CrowdSense: an Andorid Mobile Applications for Academic Purpose

CrowdSense

This is an Android crowdsensing app developed for academic purpose.

The aim of the project is to learn how to handle different type of sensors and practice with HTTP request in Android. The app provide different type of tasks, performable using different sensors (e.g. microphone, camera, etc…). These tasks are taken from tweets on Twitter.

Screenshots

About the project

The homepage of the app provides a list of available tasks. Each task consists of detecting data from the environment through the use of sensors’ phone.

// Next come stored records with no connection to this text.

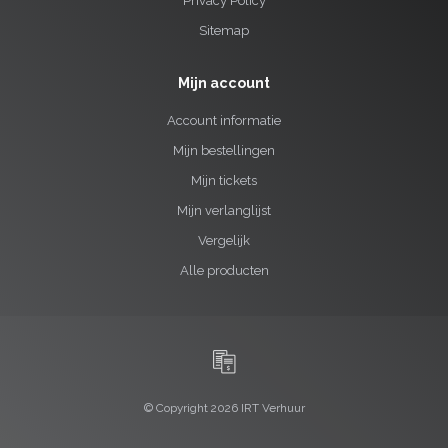
Privacy Policy
Sitemap
Mijn account
Account informatie
Mijn bestellingen
Mijn tickets
Mijn verlanglijst
Vergelijk
Alle producten
© Copyright 2026 IRT Verhuur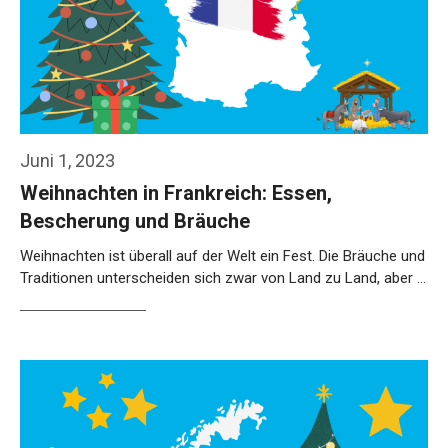
Juni 1, 2023
Weihnachten in Frankreich: Essen,
Bescherung und Bräuche
Weihnachten ist überall auf der Welt ein Fest. Die Bräuche und
Traditionen unterscheiden sich zwar von Land zu Land, aber …
Weiterlesen…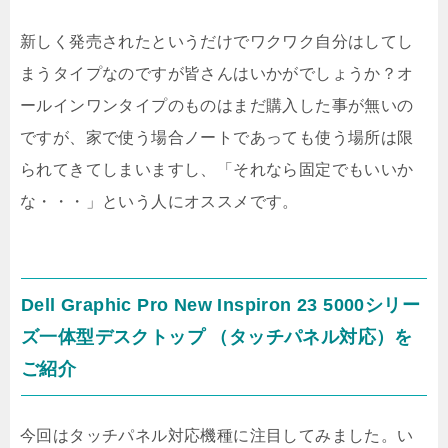
新しく発売されたというだけでワクワク自分はしてし
まうタイプなのですが皆さんはいかがでしょうか？オ
ールインワンタイプのものはまだ購入した事が無いの
ですが、家で使う場合ノートであっても使う場所は限
られてきてしまいますし、「それなら固定でもいいか
な・・・」という人にオススメです。
Dell Graphic Pro New Inspiron 23 5000シリー
ズ一体型デスクトップ （タッチパネル対応）を
ご紹介
今回はタッチパネル対応機種に注目してみました。い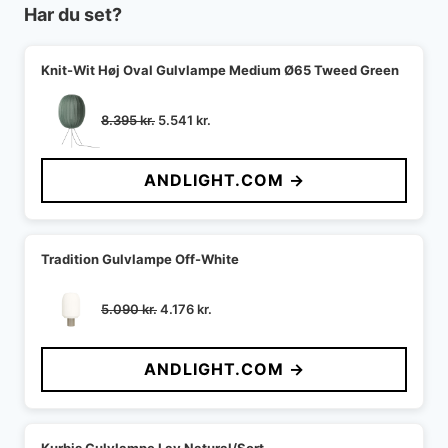
Har du set?
Knit-Wit Høj Oval Gulvlampe Medium Ø65 Tweed Green
Den
Den
8.395
kr.
5.541
kr.
oprindelige
aktuelle
pris
pris
ANDLIGHT.COM →
var:
er:
8.395 kr..
5.541 kr..
Tradition Gulvlampe Off-White
Den
Den
5.090
kr.
4.176
kr.
oprindelige
aktuelle
pris
pris
ANDLIGHT.COM →
var:
er:
5.090 kr..
4.176 kr..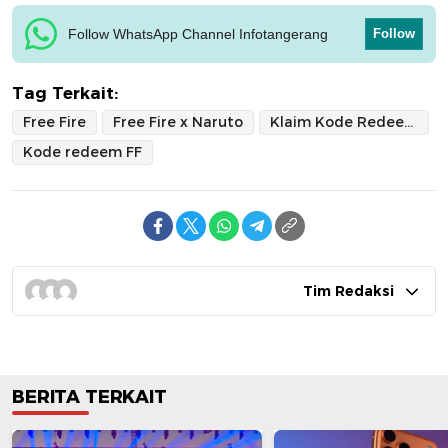
Follow WhatsApp Channel Infotangerang
Follow
Tag Terkait:
Free Fire
Free Fire x Naruto
Klaim Kode Redeem FF
Kode redeem FF
Tim Redaksi
BERITA TERKAIT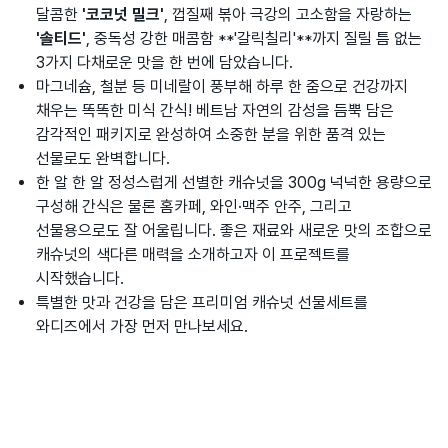
달콤한
'코코넛 밀크'
, 껍질째 볶아 극강의 고소함을 자랑하는
'솔티드'
, 중독성 강한 매콤함 **'갈릭칠리'**까지 질릴 틈 없는
3가지 다채로운 맛을 한 번에 담았습니다.
마그네슘, 철분 등 미네랄이 풍부해 하루 한 줌으로 건강까지
채우는 똑똑한 미식 간식! 베트남 자연의 감성을 듬뿍 담은
감각적인 패키지로 완성하여 소중한 분을 위한 품격 있는
선물로도 완벽합니다.
한 알 한 알 정성스럽게 선별한 캐슈넛을 300g 넉넉한 용량으로
구성해 간식은 물론 홈카페, 와인·맥주 안주, 그리고
선물용으로도 잘 어울립니다. 좋은 재료와 새로운 맛의 조합으로
캐슈넛의 색다른 매력을 소개하고자 이 프로젝트를
시작했습니다.
특별한 맛과 건강을 담은 프리미엄 캐슈넛 선물세트를
와디즈에서 가장 먼저 만나보세요.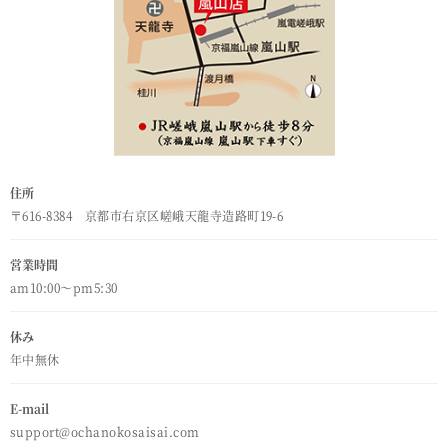
住所
〒616-8384 京都市右京区嵯峨天龍寺造路町19-6
営業時間
am10:00～pm5:30
休み
年中無休
E-mail
support@ochanokosaisai.com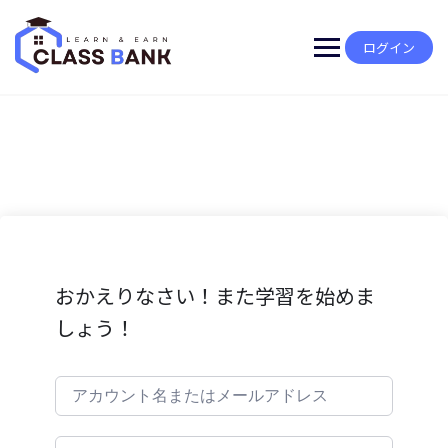
Skip
to
content
ログイン
おかえりなさい！また学習を始めま
しょう！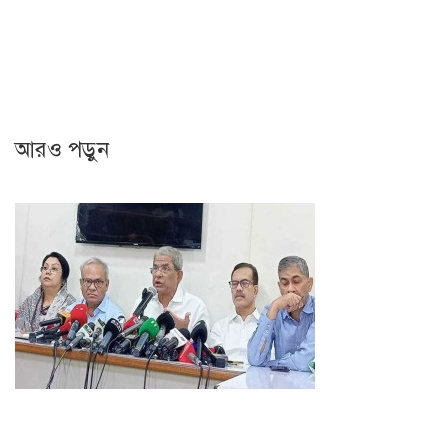
আরও পড়ুন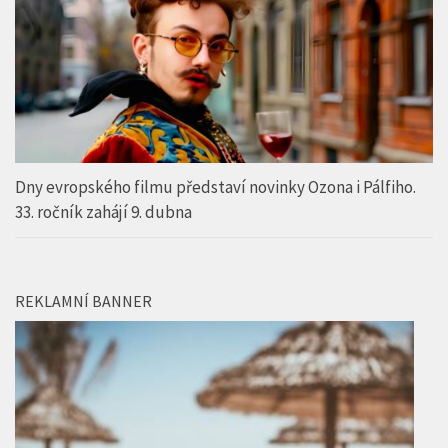
SOUTĚŽE
Dny evropského filmu představí novinky Ozona i Pálfiho.
33. ročník zahájí 9. dubna
REKLAMNÍ BANNER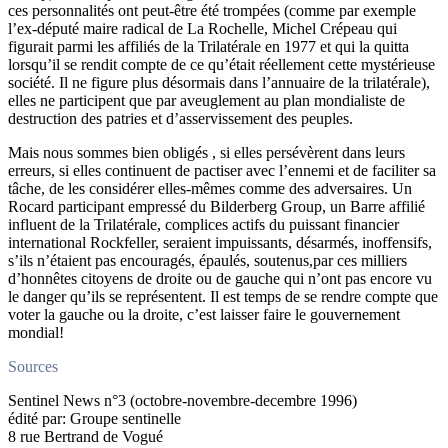
ces personnalités ont peut-être été trompées (comme par exemple
l’ex-député maire radical de La Rochelle, Michel Crépeau qui
figurait parmi les affiliés de la Trilatérale en 1977 et qui la quitta
lorsqu’il se rendit compte de ce qu’était réellement cette mystérieuse
société. Il ne figure plus désormais dans l’annuaire de la trilatérale),
elles ne participent que par aveuglement au plan mondialiste de
destruction des patries et d’asservissement des peuples.
Mais nous sommes bien obligés , si elles persévèrent dans leurs
erreurs, si elles continuent de pactiser avec l’ennemi et de faciliter sa
tâche, de les considérer elles-mêmes comme des adversaires. Un
Rocard participant empressé du Bilderberg Group, un Barre affilié
influent de la Trilatérale, complices actifs du puissant financier
international Rockfeller, seraient impuissants, désarmés, inoffensifs,
s’ils n’étaient pas encouragés, épaulés, soutenus,par ces milliers
d’honnêtes citoyens de droite ou de gauche qui n’ont pas encore vu
le danger qu’ils se représentent. Il est temps de se rendre compte que
voter la gauche ou la droite, c’est laisser faire le gouvernement
mondial!
Sources
Sentinel News n°3 (octobre-novembre-decembre 1996)
édité par: Groupe sentinelle
8 rue Bertrand de Vogué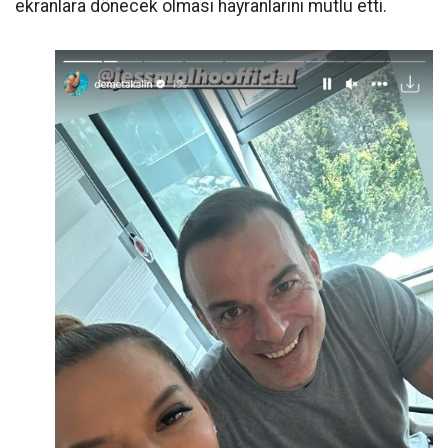
ekranlara dönecek olması hayranlarını mutlu etti.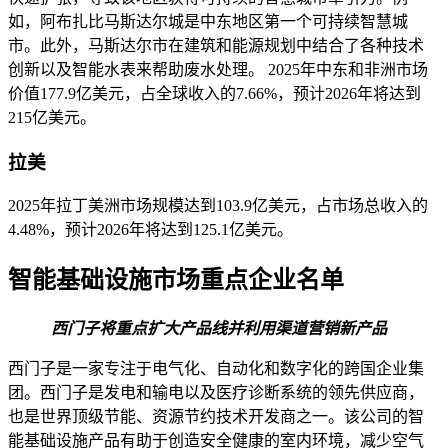
如，阿布扎比马斯达尔城是中东地区第一个可持续智慧城
市。此外，马斯达尔市在建筑和能源规划中结合了各种技术
创新以及智能水表来帮助废水处理。 2025年中东和非洲市场
价值177.9亿美元，占全球收入的7.66%，预计2026年将达到
215亿美元。
拉美
2025年拉丁美洲市场规模达到103.9亿美元，占市场总收入的
4.48%，预计2026年将达到125.1亿美元。
智能基础设施市场重点企业名单
西门子将重点扩大产品线并利用渠道营销新产品
西门子是一家专注于电气化、自动化和数字化的跨国企业集
团。西门子是发电和输电以及医疗诊断系统的领先供应商，
也是世界顶级节能、资源节约技术开发商之一。该公司的智
能基础设施产品有助于创造安全健康的室内环境，减少空气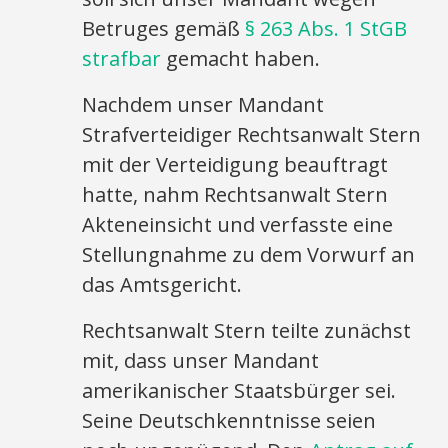
Betruges gemäß
§ 263 Abs. 1 StGB
strafbar
gemacht haben.
Nachdem unser Mandant
Strafverteidiger Rechtsanwalt Stern
mit der Verteidigung beauftragt
hatte, nahm Rechtsanwalt Stern
Akteneinsicht und verfasste eine
Stellungnahme zu dem Vorwurf an
das Amtsgericht.
Rechtsanwalt Stern teilte zunächst
mit, dass unser Mandant
amerikanischer Staatsbürger sei.
Seine Deutschkenntnisse seien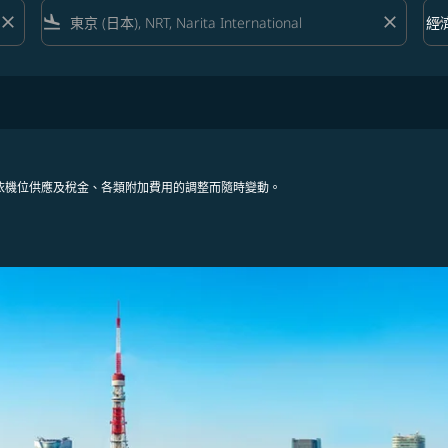
close
flight_land
close
keyboard_arrow_down
經
艙等 
依機位供應及稅金、各類附加費用的調整而隨時變動。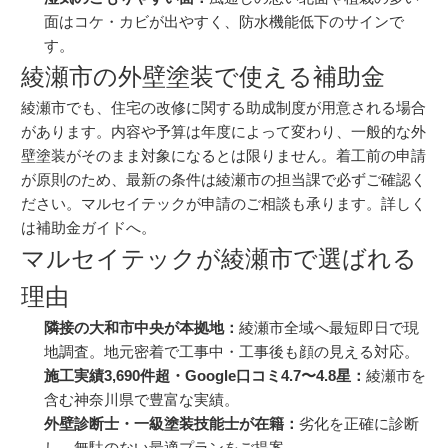
面は
コケ・カビ
が出やすく、防水機能低下のサインで
す。
綾瀬市の外壁塗装で使える補助金
綾瀬市でも、住宅の改修に関する助成制度が用意される場合
があります。内容や予算は年度によって変わり、一般的な外
壁塗装がそのまま対象になるとは限りません。着工前の申請
が原則のため、最新の条件は綾瀬市の担当課で必ずご確認く
ださい。マルセイテックが申請のご相談も承ります。詳しく
は
補助金ガイド
へ。
マルセイテックが綾瀬市で選ばれる
理由
隣接の大和市中央が本拠地：
綾瀬市全域へ最短即日で現
地調査。地元密着で工事中・工事後も顔の見える対応。
施工実績3,690件超・Google口コミ4.7〜4.8星：
綾瀬市を
含む神奈川県で豊富な実績。
外壁診断士・一級塗装技能士が在籍：
劣化を正確に診断
し、無駄のない最適プランをご提案。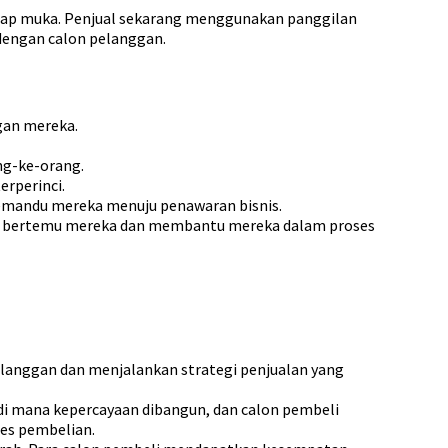
atap muka. Penjual sekarang menggunakan panggilan
dengan calon pelanggan.
gan mereka.
ng-ke-orang.
rperinci.
mandu mereka menuju penawaran bisnis.
n bertemu mereka dan membantu mereka dalam proses
elanggan dan menjalankan strategi penjualan yang
i mana kepercayaan dibangun, dan calon pembeli
ses pembelian.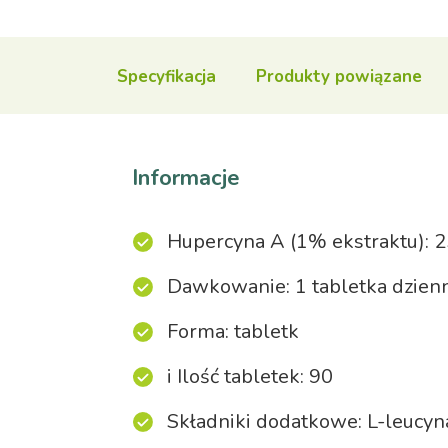
Specyfikacja
Produkty powiązane
Informacje
Hupercyna A (1% ekstraktu): 2
Dawkowanie: 1 tabletka dzienni
Forma: tabletk
i Ilość tabletek: 90
Składniki dodatkowe: L-leucyna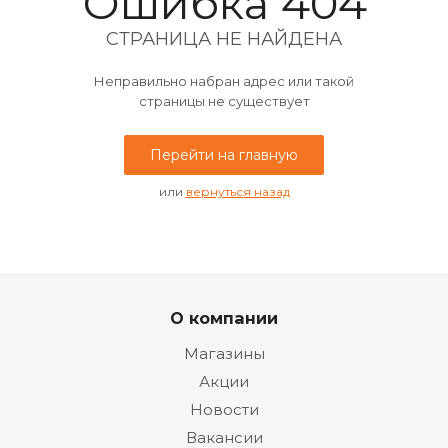
Ошибка 404
СТРАНИЦА НЕ НАЙДЕНА
Неправильно набран адрес или такой
страницы не существует
Перейти на главную
или
вернуться назад
О компании
Магазины
Акции
Новости
Вакансии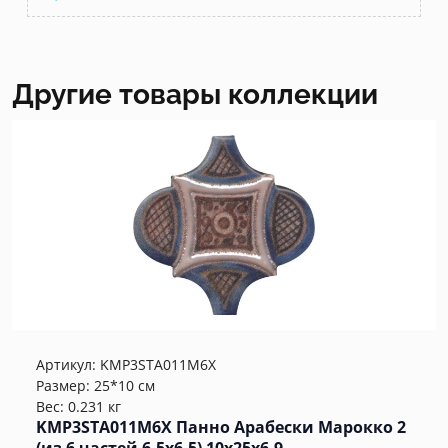
Другие товары коллекции
Артикул:
KMP3STA011M6X
Размер: 25*10 см
Вес: 0.231 кг
KMP3STA011M6X Панно Арабески Марокко 2
(из 6 частей 6,5x6,5) 10x25x6,9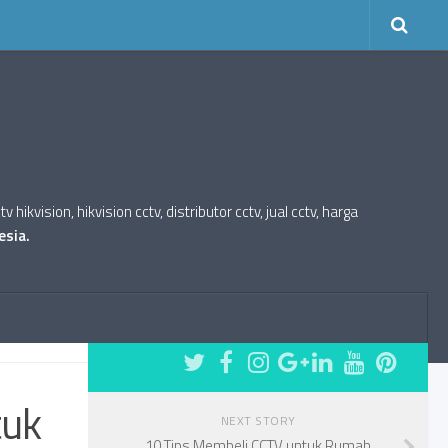
kvision, hikvision cctv, distributor cctv, jual cctv, harga
esia.
FOLLOW:
tuk
NEXT STORY
10 Tips Membeli CCTV untuk Rumah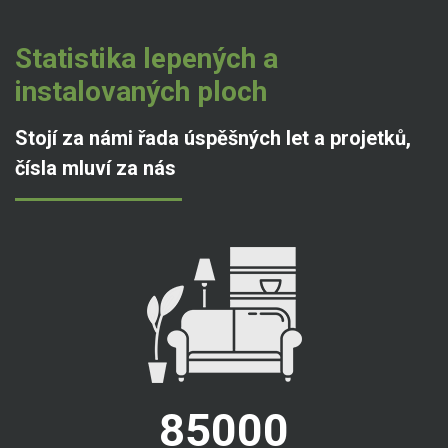
Statistika lepených a
instalovaných ploch
Stojí za námi řada úspěšných let a projetků,
čísla mluví za nás
85000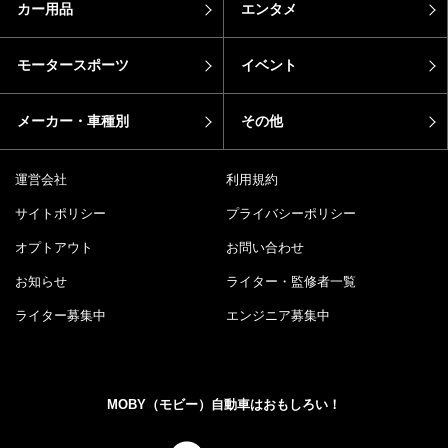
カー用品
エンタメ
モータースポーツ
イベント
メーカー・車種別
その他
運営会社
利用規約
サイトポリシー
プライバシーポリシー
オプトアウト
お問い合わせ
お知らせ
ライター・監修者一覧
ライター募集中
エンジニア募集中
MOBY（モビー）自動車はおもしろい！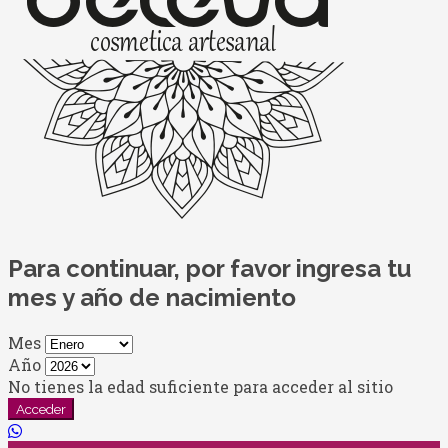
Para continuar, por favor ingresa tu
mes y año de nacimiento
Mes
Año
No tienes la edad suficiente para acceder al sitio
Acceder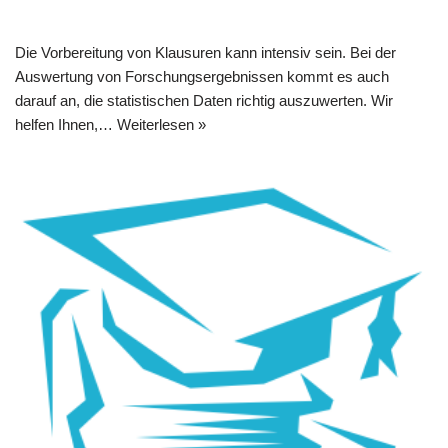
Die Vorbereitung von Klausuren kann intensiv sein. Bei der
Auswertung von Forschungsergebnissen kommt es auch
darauf an, die statistischen Daten richtig auszuwerten. Wir
helfen Ihnen,…
Weiterlesen »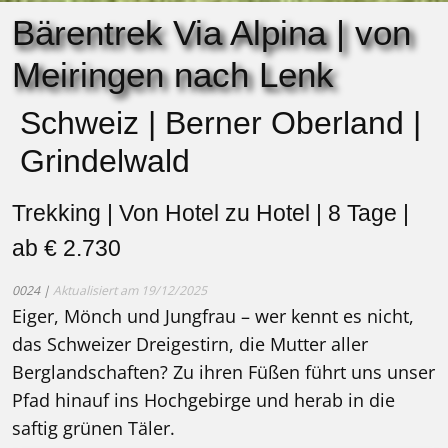
Bärentrek Via Alpina | von
Meiringen nach Lenk
Schweiz | Berner Oberland |
Grindelwald
Trekking | Von Hotel zu Hotel | 8 Tage |
ab € 2.730
0024 |
Aktualisiert am 19/12/2025
Eiger, Mönch und Jungfrau – wer kennt es nicht,
das Schweizer Dreigestirn, die Mutter aller
Berglandschaften? Zu ihren Füßen führt uns unser
Pfad hinauf ins Hochgebirge und herab in die
saftig grünen Täler.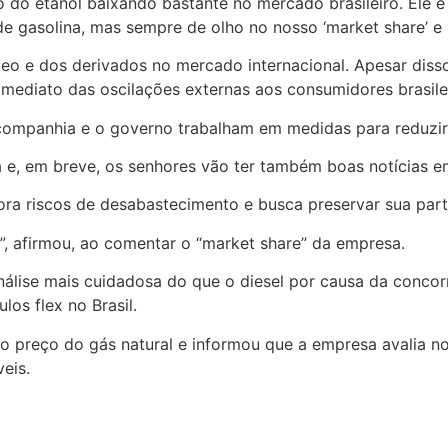
 do etanol baixando bastante no mercado brasileiro. Ele é
 gasolina, mas sempre de olho no nosso ‘market share’ e
leo e dos derivados no mercado internacional. Apesar dis
 imediato das oscilações externas aos consumidores brasile
companhia e o governo trabalham em medidas para reduzir 
e, em breve, os senhores vão ter também boas notícias em 
ra riscos de desabastecimento e busca preservar sua part
”, afirmou, ao comentar o “market share” da empresa.
álise mais cuidadosa do que o diesel por causa da concorr
los flex no Brasil.
 preço do gás natural e informou que a empresa avalia 
eis.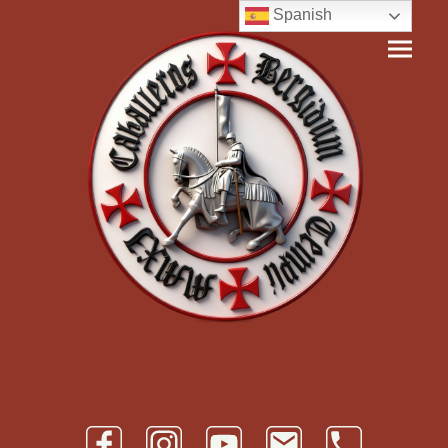
Spanish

Each task is a JSON object with the following format:

{
  "ID" : "LookForKoalas", 
  "issuer" : "LAM_UNIBO_2018", 
  "type" : "picture",
  "lat" : "-37.835309",
  "lon" : "145.047363", "radius" : "1.0",
  "duration" : "5",
  "what" : "eucalyptus_trees"
}
  • ID [string] is an arbitrary string for uniquely distinguish the task.

  • issuer [string] the Twitter account of the issuer.

  • type [string] it’s either “picture” (the user has to take a picture of the object), “light” (the user has to use the light sensor), “noise” (the user has to record the dB value of the microphone), “temperature” (the user has to record the temperature value in Celsius) and “RSSI” (the user has to send the signal strength of the cellular technology).

  • lat [float] Latitude of the task center.

  • lon [float] Longitude of the task center.

  • radius [float] radius (in meters) of the task (thus, the task can be per- formed within a circular area).

  • duration [int] How long is the task valid since it has been posted (in days).

  • what [string] what are we interested in, this is an arbitrary string, it only contains information on what we are aiming to observe.

The tasks, issued as twitter posts containing the hashtag #LAM_CROWD18 and the JSON string, are taken using the Twitter API.

The application notifies whenever a new task is being posted and the user has to manually accept it (or reject it). Once the task has been accepted it is saved locally until it is performed. Whenever the conditions for performing the task are met (the user is in the correct area within the task duration) the user is notified about the chance of performing the task.